*** Block opens ***

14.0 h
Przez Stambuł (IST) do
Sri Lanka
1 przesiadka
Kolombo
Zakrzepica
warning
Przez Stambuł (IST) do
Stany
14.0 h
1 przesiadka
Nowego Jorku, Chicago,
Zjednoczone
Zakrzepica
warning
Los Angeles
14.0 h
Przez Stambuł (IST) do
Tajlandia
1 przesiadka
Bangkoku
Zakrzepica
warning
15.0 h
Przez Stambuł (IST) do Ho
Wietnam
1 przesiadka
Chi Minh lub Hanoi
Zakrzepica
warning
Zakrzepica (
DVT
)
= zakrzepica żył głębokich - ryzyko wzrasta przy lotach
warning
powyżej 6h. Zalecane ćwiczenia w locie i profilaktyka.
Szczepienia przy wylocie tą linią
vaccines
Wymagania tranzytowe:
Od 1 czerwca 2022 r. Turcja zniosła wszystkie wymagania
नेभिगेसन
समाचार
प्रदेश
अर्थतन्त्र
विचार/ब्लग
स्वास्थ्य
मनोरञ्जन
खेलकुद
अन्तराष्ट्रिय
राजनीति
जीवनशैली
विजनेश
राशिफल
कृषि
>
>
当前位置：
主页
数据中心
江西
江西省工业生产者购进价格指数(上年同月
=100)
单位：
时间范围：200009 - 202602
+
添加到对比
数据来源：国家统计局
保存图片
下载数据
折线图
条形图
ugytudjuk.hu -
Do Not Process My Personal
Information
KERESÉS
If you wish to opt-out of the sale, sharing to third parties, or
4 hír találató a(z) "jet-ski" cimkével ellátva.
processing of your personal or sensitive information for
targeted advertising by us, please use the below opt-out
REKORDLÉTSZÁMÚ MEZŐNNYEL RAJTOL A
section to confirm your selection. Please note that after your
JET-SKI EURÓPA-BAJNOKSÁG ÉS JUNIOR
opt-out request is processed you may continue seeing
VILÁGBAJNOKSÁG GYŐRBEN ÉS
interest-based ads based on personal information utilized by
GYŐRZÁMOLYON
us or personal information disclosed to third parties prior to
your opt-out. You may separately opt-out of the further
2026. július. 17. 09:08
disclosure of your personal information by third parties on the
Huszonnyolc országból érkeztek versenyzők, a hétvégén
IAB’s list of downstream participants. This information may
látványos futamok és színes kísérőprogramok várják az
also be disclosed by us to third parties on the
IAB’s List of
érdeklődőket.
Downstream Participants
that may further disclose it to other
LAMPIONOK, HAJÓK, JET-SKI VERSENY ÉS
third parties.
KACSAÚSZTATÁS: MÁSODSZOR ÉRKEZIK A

*** Block closes ***

» **TASK PROMPT**
Every entry above must appear again in the reply, exactly as it stands.

» **ANSWER BOX**
14.0 h
Przez Stambuł (IST) do
Sri Lanka
1 przesiadka
Kolombo
Zakrzepica
warning
Przez Stambuł (IST) do
Stany
14.0 h
1 przesiadka
Nowego Jorku, Chicago,
Zjednoczone
Zakrzepica
warning
Los Angeles
14.0 h
Przez Stambuł (IST) do
Tajlandia
1 przesiadka
Bangkoku
Zakrzepica
warning
15.0 h
Przez Stambuł (IST) do Ho
Wietnam
1 przesiadka
Chi Minh lub Hanoi
Zakrzepica
warning
Zakrzepica (
DVT
)
= zakrzepica żył głębokich - ryzyko wzrasta przy lotach
warning
powyżej 6h. Zalecane ćwiczenia w locie i profilaktyka.
Szczepienia przy wylocie tą linią
vaccines
Wymagania tranzytowe:
Od 1 czerwca 2022 r. Turcja zniosła wszystkie wymagania
नेभिगेसन
समाचार
प्रदेश
अर्थतन्त्र
विचार/ब्लग
स्वास्थ्य
मनोरञ्जन
खेलकुद
अन्तराष्ट्रिय
राजनीति
जीवनशैली
विजनेश
राशिफल
कृषि
>
>
当前位置：
主页
数据中心
江西
江西省工业生产者购进价格指数(上年同月
=100)
单位：
时间范围：200009 - 202602
+
添加到对比
数据来源：国家统计局
保存图片
下载数据
折线图
条形图
ugytudjuk.hu -
Do Not Process My Personal
Information
KERESÉS
If you wish to opt-out of the sale, sharing to third parties, or
4 hír találató a(z) "jet-ski" cimkével ellátva.
processing of your personal or sensitive information for
targeted advertising by us, please use the below opt-out
REKORDLÉTSZÁMÚ MEZŐNNYEL RAJTOL A
section to confirm your selection. Please note that after your
JET-SKI EURÓPA-BAJNOKSÁG ÉS JUNIOR
opt-out request is processed you may continue seeing
VILÁGBAJNOKSÁG GYŐRBEN ÉS
interest-based ads based on personal information utilized by
GYŐRZÁMOLYON
us or personal information disclosed to third parties prior to
your opt-out. You may separately opt-out of the further
2026. július. 17. 09:08
disclosure of your personal information by third parties on the
Huszonnyolc országból érkeztek versenyzők, a hétvégén
IAB’s list of downstream participants. This information may
látványos futamok és színes kísérőprogramok várják az
also be disclosed by us to third parties on the
IAB’s List of
érdeklődőket.
Downstream Participants
that may further disclose it to other
LAMPIONOK, HAJÓK, JET-SKI VERSENY ÉS
third parties.
KACSAÚSZTATÁS: MÁSODSZOR ÉRKEZIK A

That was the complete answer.